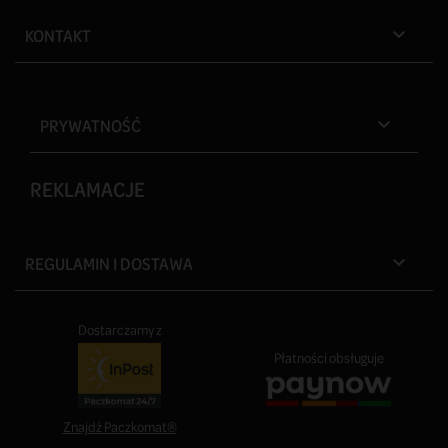
KONTAKT

PRYWATNOŚĆ

REKLAMACJE
REGULAMIN I DOSTAWA

Dostarczamy z
Płatności obsługuje
Znajdź Paczkomat®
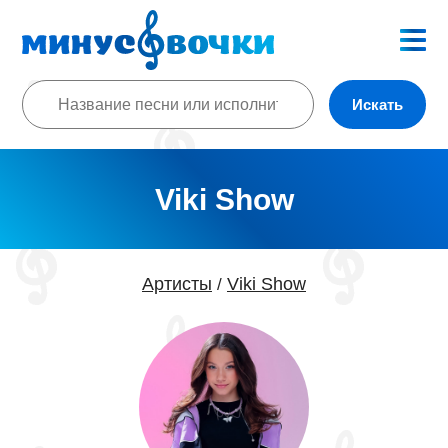
Искать
Viki Show
Артисты
Viki Show
/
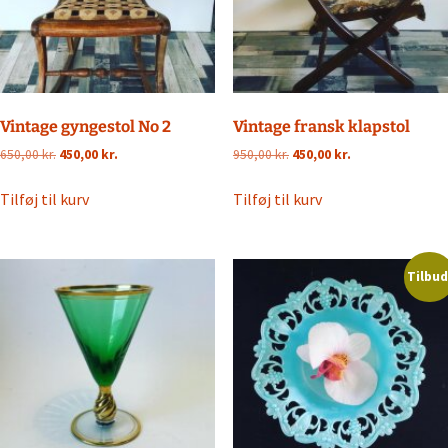
Vintage gyngestol No 2
Vintage fransk klapstol
Den
Den
Den
Den
650,00
kr.
450,00
kr.
950,00
kr.
450,00
kr.
oprindelige
aktuelle
oprindelige
aktuelle
pris
pris
pris
pris
Tilføj til kurv
Tilføj til kurv
var:
er:
var:
er:
650,00 kr..
450,00 kr..
950,00 kr..
450,00 kr..
Tilbud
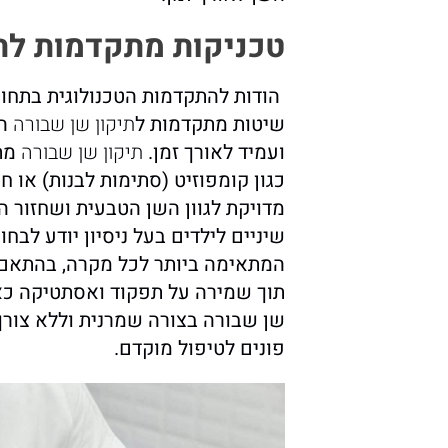
טכניקות מתקדמות לתי
הודות להתקדמות הטכנולוגית בתחום 
שיטות מתקדמות ל
תיקון שן שבורה
ה
ועמיד לאורך זמן.
תיקון שן שבורה
מתב
כגון קומפוזיט (סתימות לבנות) או
מדויקת לגוון השן הטבעית ושחזור 
שיניים לילדים בעל ניסיון יודע לבח
המתאימה ביותר לכל מקרה, בהתאם ל
תוך שמירה על תפקוד ואסתטיקה כאח
שן שבורה בצורה שמרנית וללא צורך
פונים לטיפול מוקדם.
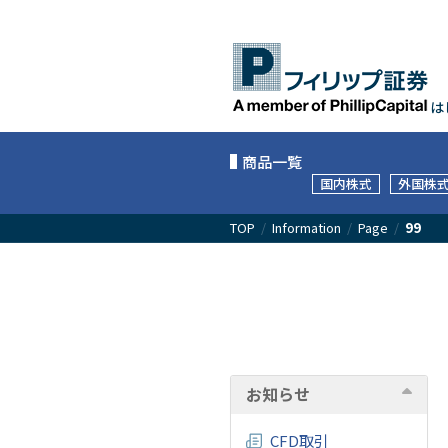
は
商品一覧
国内株式
外国株
TOP
/
Information
/
Page
/
99
お知らせ
CFD取引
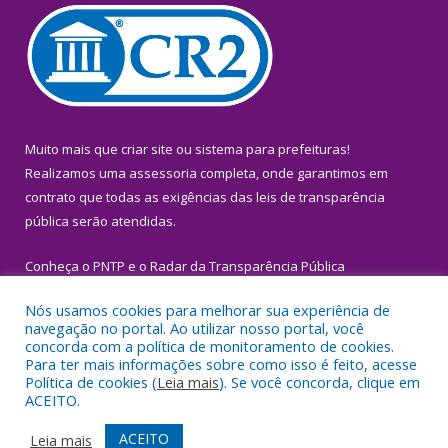
Muito mais que
criar site
ou
sistema para prefeituras
!
Realizamos uma
assessoria
completa, onde garantimos em
contrato que todas as exigências das
leis de transparência
pública
serão atendidas.
Conheça o
PNTP
e o
Radar da Transparência Pública
Nós usamos cookies para melhorar sua experiência de
navegação no portal. Ao utilizar nosso portal, você
concorda com a política de monitoramento de cookies.
Para ter mais informações sobre como isso é feito, acesse
Todos os direitos reservados a Prefeitura Municipal de Igarapé-
Política de cookies (
Leia mais
). Se você concorda, clique em
Miri.
ACEITO.
Mapa do Site
Acessar Área Administrativa
ACEITO
Leia mais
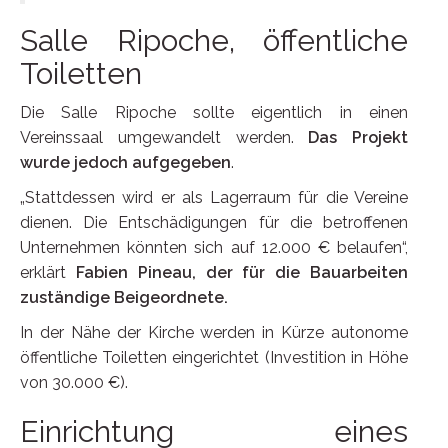
Salle Ripoche, öffentliche
Toiletten
Die Salle Ripoche sollte eigentlich in einen
Vereinssaal umgewandelt werden.
Das Projekt
wurde jedoch aufgegeben
.
„Stattdessen wird er als Lagerraum für die Vereine
dienen. Die Entschädigungen für die betroffenen
Unternehmen könnten sich auf 12.000 € belaufen“,
erklärt
Fabien Pineau, der für die Bauarbeiten
zuständige Beigeordnete.
In der Nähe der Kirche werden in Kürze autonome
öffentliche Toiletten eingerichtet (Investition in Höhe
von 30.000 €).
Einrichtung eines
■ ■ ■ ■ ■ ■ ■
Exercise aim: The lines to return are those holding the string "mais" anywhere in the listing above.

Your solution:
Muito mais que
Para ter mais informações sobre como isso é feito, acesse
Leia mais
Leia mais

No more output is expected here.